As in the Human Development Report 1995 , infant mortality rates (deaths of children less than one year of age per 1,000 live births) often are used as indicators of living conditions. Since the denominator is births, they are not affected by the population's age structure. Because of underreporting of vital statistics, they must be estimated from census data. The overall average infant mortality rate for Brazil declined from 117 per 1,000 live births to eighty-eight, according to the 1960 and 1980 censuses, respectively. The 1991 census showed that the rate dropped to 49.7 in 1991. In 1995 the estimated rate was 44.4 per 1,000 live births.
As usual, national averages mask wide regional and socioeconomic variations. As in previous decades, infant mortality levels in 1995 were lowest in the South, at 21.1, and highest in the Northeast, where they reached 70.2, more than three times higher. In recent decades, infant mortality generally has been higher in rural areas, except for the poorest urban strata, whose mortality has been higher.

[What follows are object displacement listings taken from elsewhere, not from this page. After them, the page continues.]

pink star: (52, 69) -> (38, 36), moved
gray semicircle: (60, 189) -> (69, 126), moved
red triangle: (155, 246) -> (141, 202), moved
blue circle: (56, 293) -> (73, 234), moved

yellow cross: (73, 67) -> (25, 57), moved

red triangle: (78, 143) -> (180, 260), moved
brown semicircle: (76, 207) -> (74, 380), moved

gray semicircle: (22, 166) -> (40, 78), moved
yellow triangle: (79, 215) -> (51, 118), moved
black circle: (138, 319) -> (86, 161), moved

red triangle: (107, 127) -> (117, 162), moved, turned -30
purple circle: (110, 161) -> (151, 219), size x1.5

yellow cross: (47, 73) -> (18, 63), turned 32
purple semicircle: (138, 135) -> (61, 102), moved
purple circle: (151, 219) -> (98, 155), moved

State infant mortality rates fluctuate from year to year, depending on economic and public health conditions.
The sharp drop in infant mortality in recent decades did not necessarily reflect a commensurate general improvement in living conditions. To a large extent, the drop was the result of both the decline in fertility, which decreases the risk of infant deaths for biological and socioeconomic reasons, and specific health and sanitation interventions, primarily use of oral rehydration and extension of piped water.